Task description —
With pictures excluded, retype exactly every line from the one containing "Wir nutzen Cookies" to the end of the records below.

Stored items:
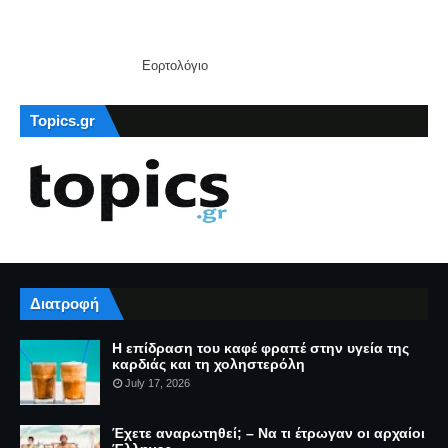
Εορτολόγιο
Topics.gr
Διατροφή
Η επίδραση του καφέ φραπέ στην υγεία της
καρδιάς και τη χοληστερόλη
July 17, 2026
Έχετε αναρωτηθεί; – Να τι έτρωγαν οι αρχαίοι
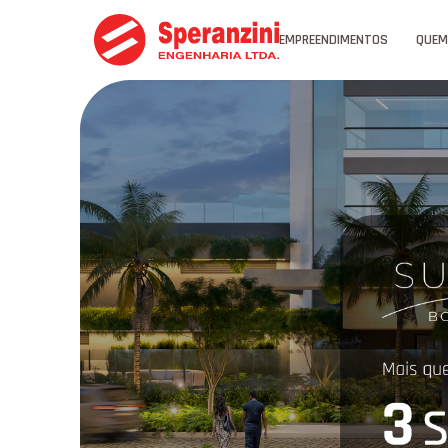
EMPREENDIMENTOS
QUEM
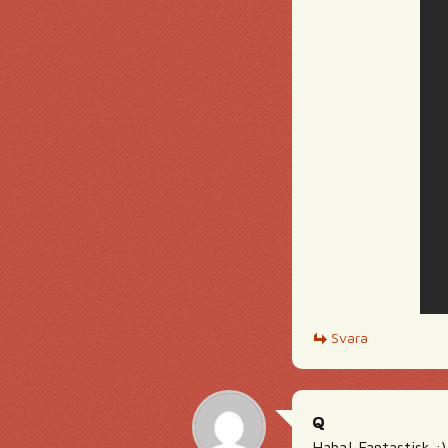
Svara
Q
Haha! Fantastisk :)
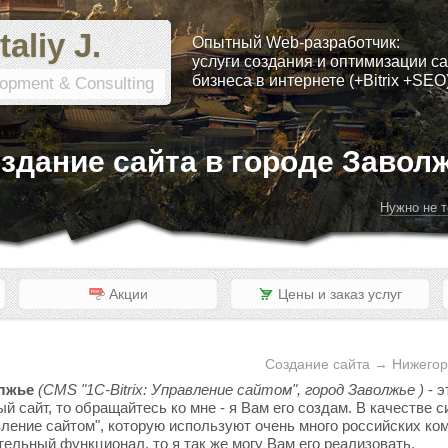
taliy J.
Опытный Web-разработчик:
услуги создания и оптимизации са
бизнеса в интернете (+Bitrix +SEO
opment & Consulting
здание сайта в городе Завол
Нужно не т
Акции
Цены и заказ услуг
Создание сайта → Нижегор
олжье
(CMS "1C-Bitrix: Управление сайтом", город Заволжье )
- э
ый сайт, то обращайтесь ко мне - я Вам его создам. В качестве
вление сайтом", которую используют очень много российских ком
тельный функционал, то я так же могу Вам его реализовать.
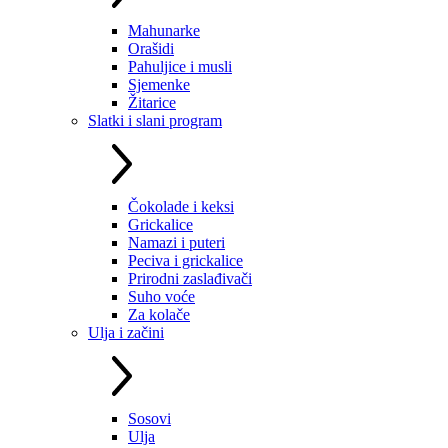
Mahunarke
Orašidi
Pahuljice i musli
Sjemenke
Žitarice
Slatki i slani program
Čokolade i keksi
Grickalice
Namazi i puteri
Peciva i grickalice
Prirodni zaslađivači
Suho voće
Za kolače
Ulja i začini
Sosovi
Ulja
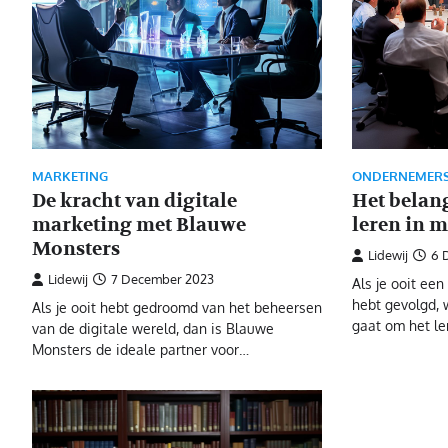
MARKETING
ONDERNEMER
De kracht van digitale
Het belan
marketing met Blauwe
leren in 
Monsters
Lidewij
6 
Lidewij
7 December 2023
Als je ooit ee
hebt gevolgd, w
Als je ooit hebt gedroomd van het beheersen
gaat om het l
van de digitale wereld, dan is Blauwe
Monsters de ideale partner voor…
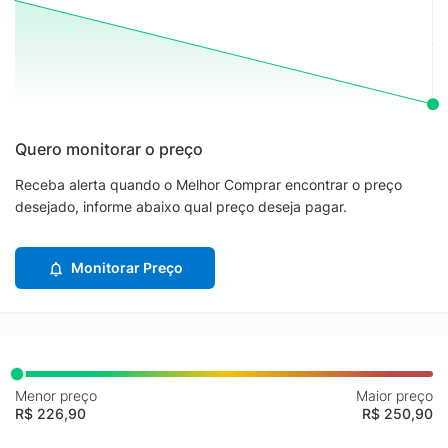
Quero monitorar o preço
Receba alerta quando o Melhor Comprar encontrar o preço
desejado, informe abaixo qual preço deseja pagar.
Monitorar Preço
Menor preço
Maior preço
R$ 226,90
R$ 250,90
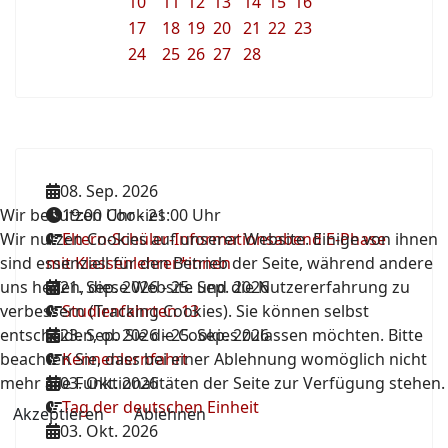
10
11
12
13
14
15
16
17
18
19
20
21
22
23
24
25
26
27
28
08. Sep. 2026
Wir benutzen Cookies
19:00 Uhr
-
21:00 Uhr
Wir nutzen Cookies auf unserer Website. Einige von ihnen
Eltern-Schüler-Informationsabend E-Phase
sind essenziell für den Betrieb der Seite, während andere
mit Klassenlehrer*innen
uns helfen, diese Website und die Nutzererfahrung zu
21. Sep. 2026
-
25. Sep. 2026
verbessern (Tracking Cookies). Sie können selbst
Studienfahrten 13
entscheiden, ob Sie die Cookies zulassen möchten. Bitte
23. Sep. 2026
-
25. Sep. 2026
beachten Sie, dass bei einer Ablehnung womöglich nicht
Kennenlernfahrt
mehr alle Funktionalitäten der Seite zur Verfügung stehen.
03. Okt. 2026
Tag der deutschen Einheit
Akzeptieren
Ablehnen
03. Okt. 2026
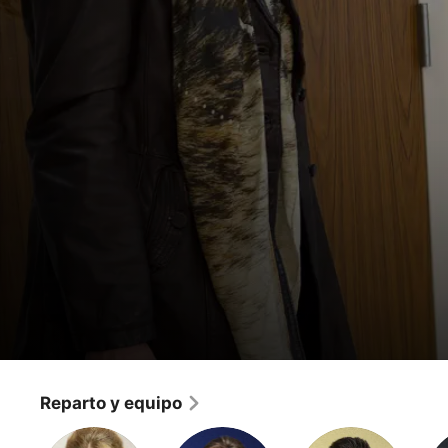
Nashville
Mi corazón lo sabría
Reparto y equipo
Drama
·
Música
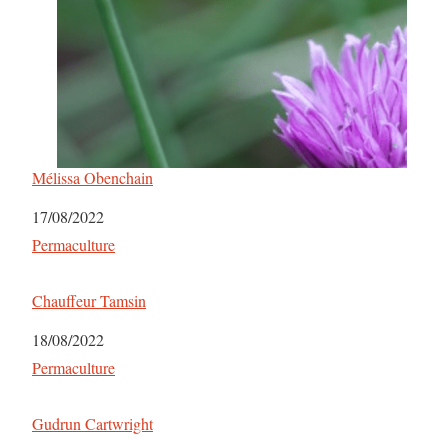
Mélissa Obenchain
Date
17/08/2022
Par rapport à
Permaculture
Chauffeur Tamsin
Date
18/08/2022
Par rapport à
Permaculture
Gudrun Cartwright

Response below —
Wir nutzen Cookies auf unserer Website. Einige von ihnen
Eltern-Schüler-Informationsabend E-Phase
sind essenziell für den Betrieb der Seite, während andere
mit Klassenlehrer*innen
uns helfen, diese Website und die Nutzererfahrung zu
21. Sep. 2026
-
25. Sep. 2026
verbessern (Tracking Cookies). Sie können selbst
Studienfahrten 13
entscheiden, ob Sie die Cookies zulassen möchten. Bitte
23. Sep. 2026
-
25. Sep. 2026
beachten Sie, dass bei einer Ablehnung womöglich nicht
Kennenlernfahrt
mehr alle Funktionalitäten der Seite zur Verfügung stehen.
03. Okt. 2026
Tag der deutschen Einheit
Akzeptieren
Ablehnen
03. Okt. 2026
Nashville
Mi corazón lo sabría
Reparto y equipo
Drama
·
Música
Mélissa Obenchain
Date
17/08/2022
Par rapport à
Permaculture
Chauffeur Tamsin
Date
18/08/2022
Par rapport à
Permaculture
Gudrun Cartwright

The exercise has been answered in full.